Experts have been fairly certain for a long time that there are two sizes for black holes, small and incredibly colossal. Now however, researchers claim to have identified medium-sized black holes, a potential phenomenon that has long been shrouded in confusion and doubt.

"Objects in this range are the least expected of all black holes," astronomy researcher Richard Mushotzky from the University of Maryland said in a statement. "Astronomers have been asking, do these objects exist or do they not exist? What are their properties? Until now we have not had the data to answer these questions."

According to a study recently authored by Mushotzky and published in the journal Nature, an intermediate-sized black hole can be up to 10,000 times the mass of the Sun. That's significantly smaller than the supermassive black holes that inhabit the center of galaxies, which traditionally are more than one million time's the Sun's mass.

Medium black holes are also much larger than other non-supermassive black holes previously observed in the Universe, which range from 10 to 100 times the mass of the Sun.

Even as far back as several decades ago, astronomers identified what they suspected were intermediate black holes. However, according to Mushotzky, "for reasons that are very hard to understand these objects have resisted standard measurement techniques."

In an attempt to get the first conclusive readings of an intermediate black hole, Mushotzsky and his colleagues turned their attention to the starburst galaxy - where young stars are still forming - closest to Earth, M82. There, past observations have identified an object known as M82 X-1 that had long been suspected to be a medium-sized black hole.
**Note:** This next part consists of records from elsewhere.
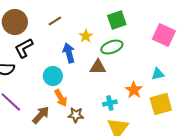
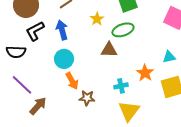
blue arrow: (69, 53) -> (62, 30), moved
brown arrow: (41, 115) -> (38, 106), moved

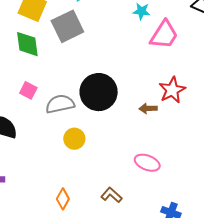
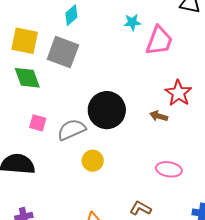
gray square: (67, 26) -> (63, 52), turned -32
brown arrow: (148, 108) -> (159, 116), turned 30

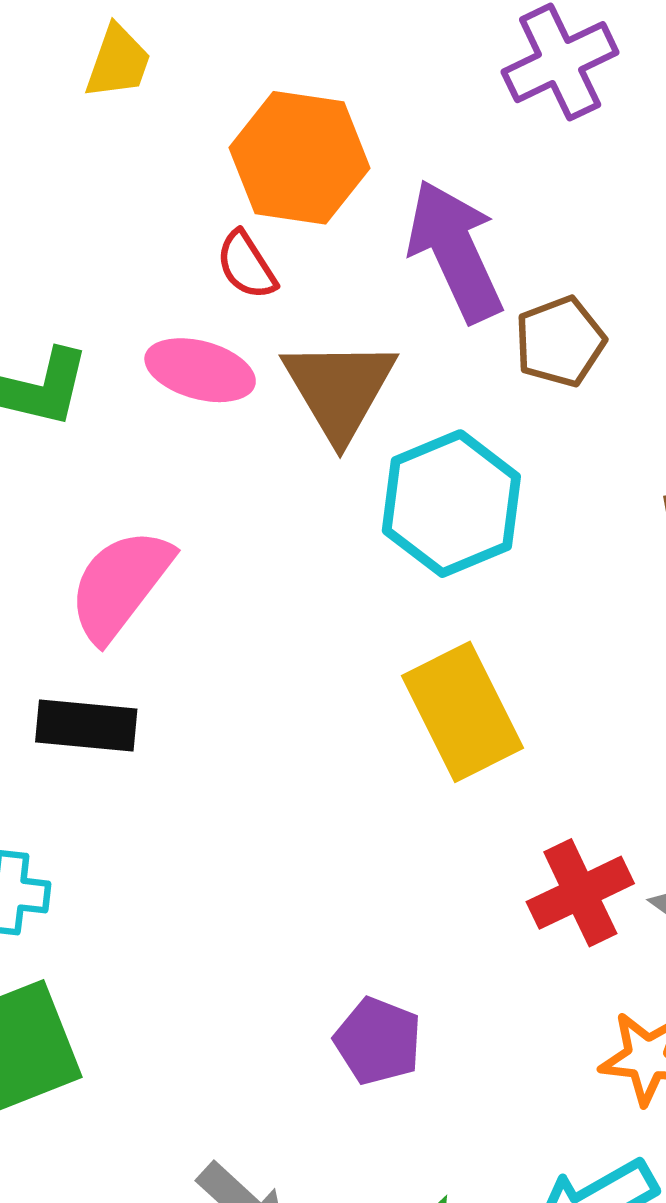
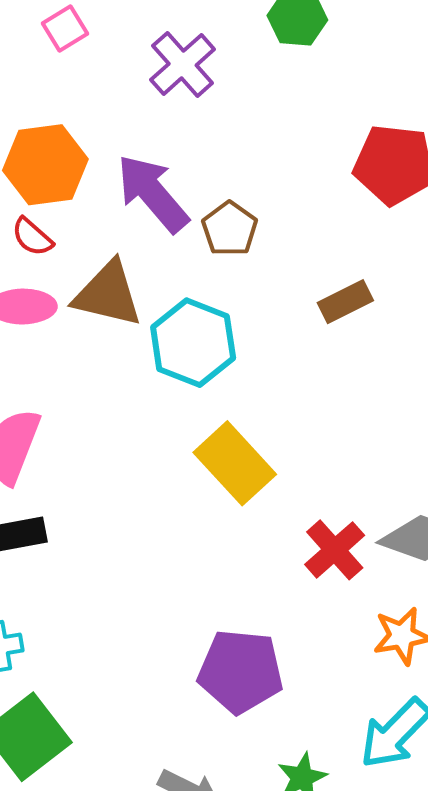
brown triangle: (339, 389) -> (108, 294), turned -30
purple pentagon: (378, 1041) -> (241, 671), size x1.6

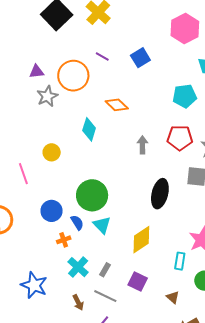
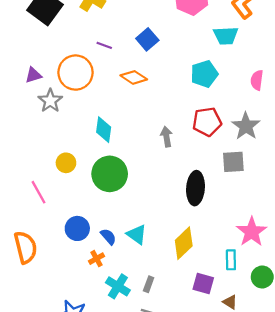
orange diamond: (117, 105) -> (134, 77), moved
green circle: (92, 195) -> (110, 174), moved
purple square: (138, 281) -> (203, 284), moved

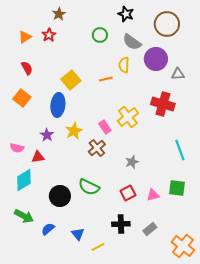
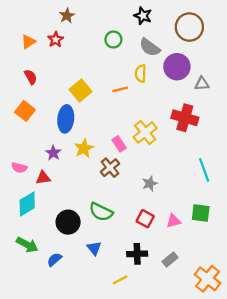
red square: (128, 193) -> (145, 219), turned -35
blue triangle: (78, 234) -> (94, 248), moved
yellow line: (98, 247) -> (120, 280), moved

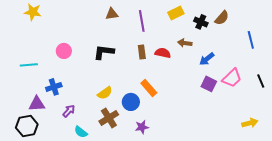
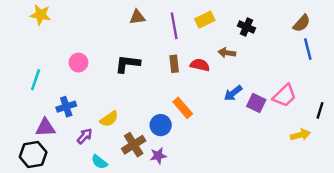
yellow rectangle: (176, 13) -> (205, 20), moved
brown semicircle: (222, 18) -> (302, 23), moved
blue arrow: (207, 59) -> (233, 93), moved
cyan line: (29, 65) -> (36, 80), turned -66
black line: (261, 81) -> (320, 110), moved, turned 40
yellow semicircle: (105, 93) -> (109, 119), moved
yellow arrow: (250, 123) -> (300, 135), moved
purple star: (142, 127) -> (158, 156), moved

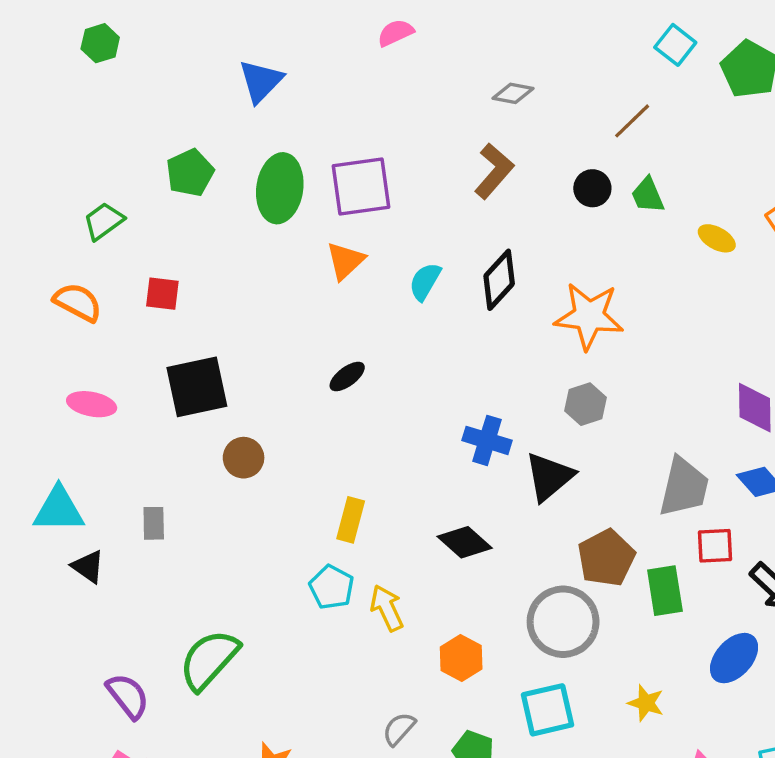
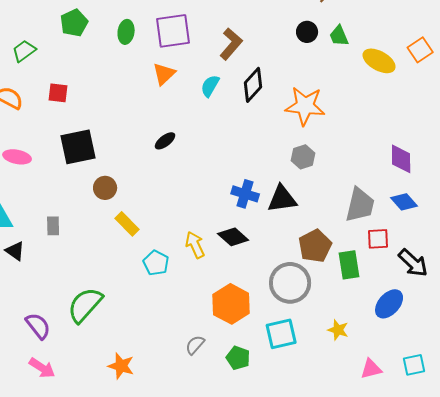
brown L-shape: (494, 171) -> (231, 44), moved
green ellipse: (280, 188) -> (126, 32), size x0.6
yellow ellipse: (717, 238) -> (379, 61), size x1.5
blue cross: (487, 440) -> (245, 194), moved
black triangle: (549, 477) -> (282, 199), turned 32
yellow rectangle: (351, 520) -> (127, 224), moved, turned -60
yellow arrow: (387, 608) -> (195, 245), moved
orange hexagon: (461, 658) -> (231, 304), size x1.5

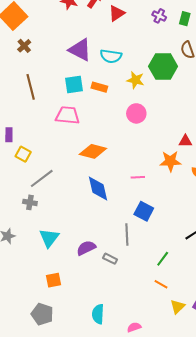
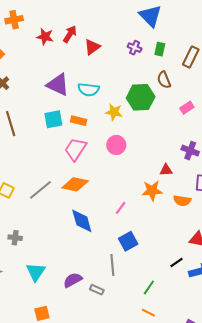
pink trapezoid: (68, 115) -> (75, 149), moved, turned -60
pink line: (138, 177) -> (121, 208), turned -48
gray line: (42, 178) -> (40, 190), moved
blue square: (144, 211) -> (128, 241), turned 36

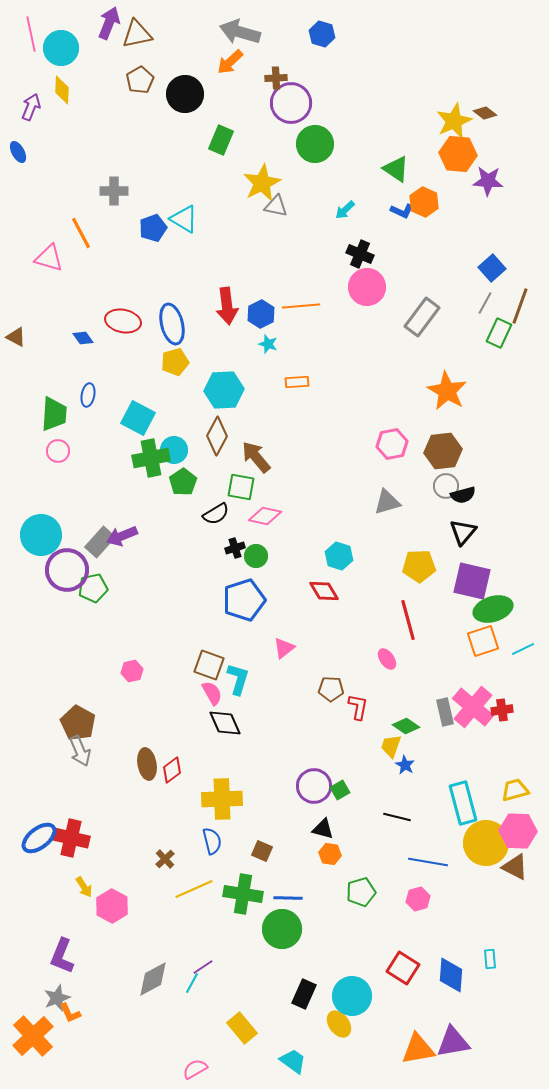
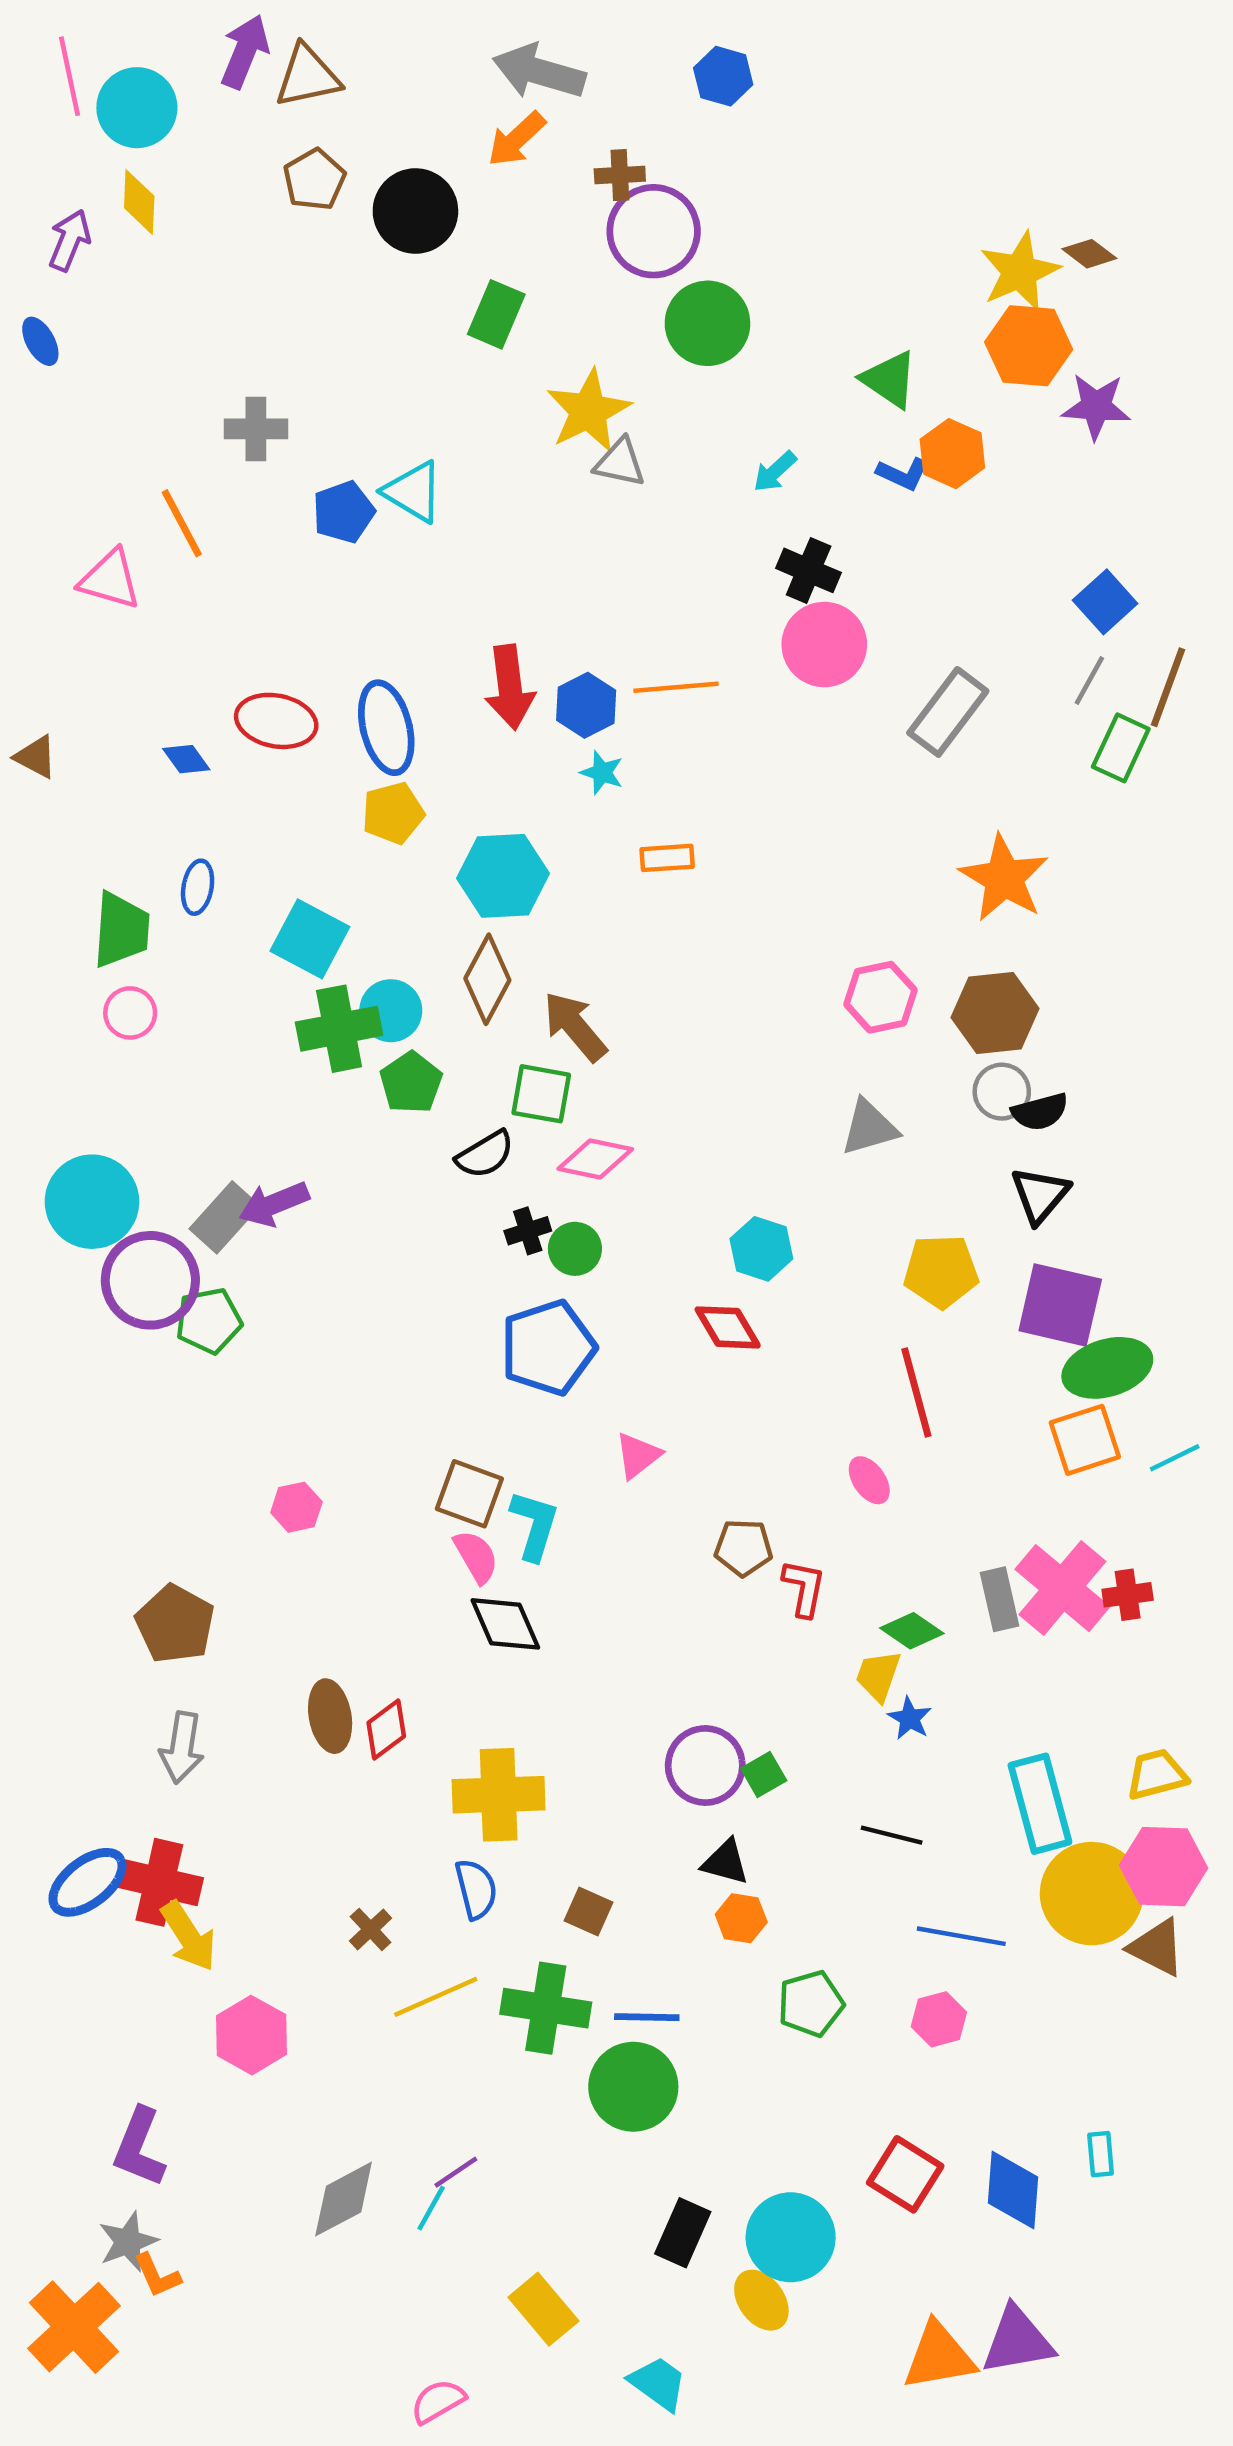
gray arrow: (80, 751) -> (182, 1748), moved, turned 32
yellow arrow: (84, 887) -> (189, 1936), moved, size x1.5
The researchers reportedly analyzed over 800 observations made by the Rossi X-ray Timing Explorer (RXTE), which recorded individual x-ray particles emitted by M82 X-1.

These emissions showed a rhythmic pattern of light pulses, one occurring 5.1 times per second and the other 3.3 times per second - a ratio of 3:2. Those pulses told researchers the specific oscillations of materials circling the black hole, in turn indicating that M82 X-1 is about 428 times the mass of the Sun - making it the first truly measured intermediate black hole.